[Dataset entries]
☆ ☆ ☆ ☆

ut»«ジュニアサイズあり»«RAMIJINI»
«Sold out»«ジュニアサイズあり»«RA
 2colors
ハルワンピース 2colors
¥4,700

☆ ☆ ☆ ☆

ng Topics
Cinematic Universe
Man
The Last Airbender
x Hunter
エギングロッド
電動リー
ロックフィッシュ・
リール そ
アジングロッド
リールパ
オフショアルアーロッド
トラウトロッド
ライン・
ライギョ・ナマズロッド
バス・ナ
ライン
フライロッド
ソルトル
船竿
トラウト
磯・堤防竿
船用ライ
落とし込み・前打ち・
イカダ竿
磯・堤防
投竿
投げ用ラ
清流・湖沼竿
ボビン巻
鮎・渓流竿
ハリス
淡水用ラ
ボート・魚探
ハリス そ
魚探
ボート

☆ ☆ ☆ ☆

**WHAT IS REQUIRED:** On how many lines above does the word "ジュニアサイズあり" appear? Only the number should be given.

**OUTPUT:** 2